───── The data

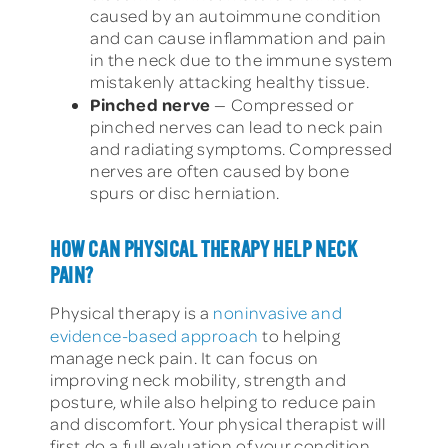
caused by an autoimmune condition
and can cause inflammation and pain
in the neck due to the immune system
mistakenly attacking healthy tissue.
Pinched nerve
— Compressed or
pinched nerves can lead to neck pain
and radiating symptoms. Compressed
nerves are often caused by bone
spurs or disc herniation.
HOW CAN PHYSICAL THERAPY HELP NECK
PAIN?
Physical therapy is a
noninvasive and
evidence-based approach
to helping
manage neck pain. It can focus on
improving neck mobility, strength and
posture, while also helping to reduce pain
and discomfort. Your physical therapist will
first do a full evaluation of your condition.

──────────

After locating the line with "and can cause inflammation and pain", output that line and every later one exactly, through the end of the entries above.

▶ **Solution for this problem**
and can cause inflammation and pain
in the neck due to the immune system
mistakenly attacking healthy tissue.
Pinched nerve
— Compressed or
pinched nerves can lead to neck pain
and radiating symptoms. Compressed
nerves are often caused by bone
spurs or disc herniation.
HOW CAN PHYSICAL THERAPY HELP NECK
PAIN?
Physical therapy is a
noninvasive and
evidence-based approach
to helping
manage neck pain. It can focus on
improving neck mobility, strength and
posture, while also helping to reduce pain
and discomfort. Your physical therapist will
first do a full evaluation of your condition.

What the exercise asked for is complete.